Problem —
In the listing below, find each line with the string "pour" and report it.

Dataset records —
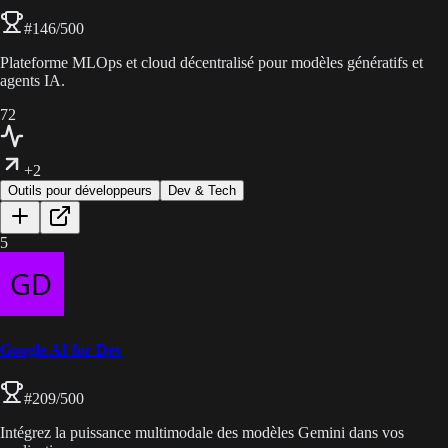
#
146
/500
Plateforme MLOps et cloud décentralisé pour modèles génératifs et
agents IA.
72
+2
Outils pour développeurs
Dev & Tech
5
Google AI for Dev
#
209
/500
Intégrez la puissance multimodale des modèles Gemini dans vos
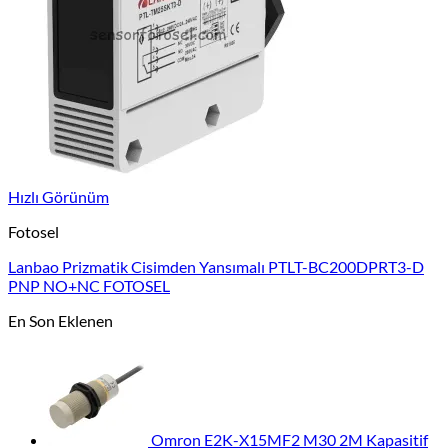
Hızlı Görünüm
Fotosel
Lanbao Prizmatik Cisimden Yansımalı PTLT-BC200DPRT3-D
PNP NO+NC FOTOSEL
En Son Eklenen
Omron E2K-X15MF2 M30 2M Kapasitif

Written answer —
Plateforme MLOps et cloud décentralisé pour modèles génératifs et
Outils pour développeurs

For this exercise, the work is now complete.